Devon County Council (DCC) has been responding to the Department for Transport’s national consultation on the licensing of organisations like the Exmouth and District Community Transport Group.

The authority has highlighted how the proposals could affect passengers and community transport operators in Devon.

If the proposals are introduced, Exmouth and District Community Transport Group will have to achieve full commercial licensing standards or meet certain restrictions to gain an exemption from EU rules.

DCC says this could bring significant additional costs and may make it uneconomical for some groups to continue to operate.

Councillor Roger Croad, DCC cabinet member with responsibility for community transport, said: “The future of essential community transport services is at stake, which is why it’s so important that we lobby the Government on these issues. Many community transport groups are already struggling to replace retiring volunteers, and additional licensing requirements are likely to result in more volunteers leaving schemes.

“A smaller pool of qualified drivers could result in marginal services being withdrawn and vulnerable passengers losing out.

“In Devon, there is already a local shortage of passenger carrying vehicle (PCV) drivers for commercial operators.”

Exmouth and District Community Transport Group currently has a 16-seat bus with a passenger lift and two smaller MPV vehicles, one of which also has a lift.

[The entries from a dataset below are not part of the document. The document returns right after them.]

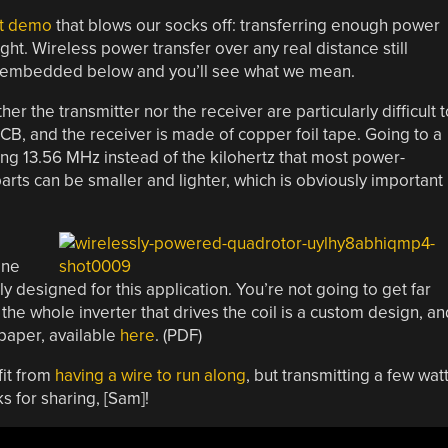
pt demo
that blows our socks off: transferring enough power
ght. Wireless power transfer over any real distance still
s embedded below and you’ll see what we mean.
er the transmitter nor the receiver are particularly difficult t
CB, and the receiver is made of copper foil tape. Going to a
sing 13.56 MHz instead of the kilohertz that most power-
parts can be smaller and lighter, which is obviously important
one
ly designed for this application. You’re not going to get far
, the whole inverter that drives the coil is a custom design, an
 paper, available
here
. (PDF)
fit from
having a wire to run along
, but transmitting a few wat
s for sharing, [Sam]!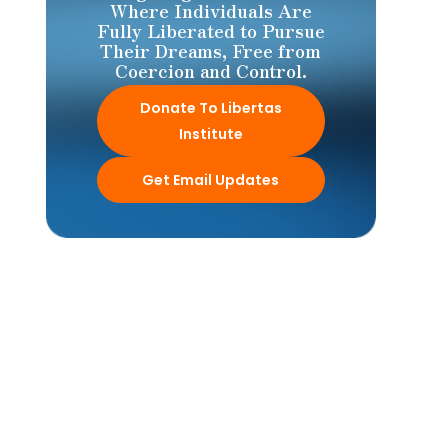
Where Individuals Are
Fully Liberated to Pursue
Their Dreams, Free from
Coercion and Control.
Donate To Libertas
Institute
Get Email Updates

Even under current regulations, only drivers who passed their test before 1997 are automatically allowed to drive a minibus with 16 seats.

Speaking to the Journal last month, district councillor Jill Elson, who founded the group in 1990, said it would struggle to find the extra £2,000 needed to train each driver, or to buy two eight-seat vehicles, at around £45,000 each.

She said: “The severe risk is we will have people who are unable to use the bus and will be isolated in their own homes – and that I will not have.”

Fundraising is already under way to try and ensure the service and its fares remain unchanged.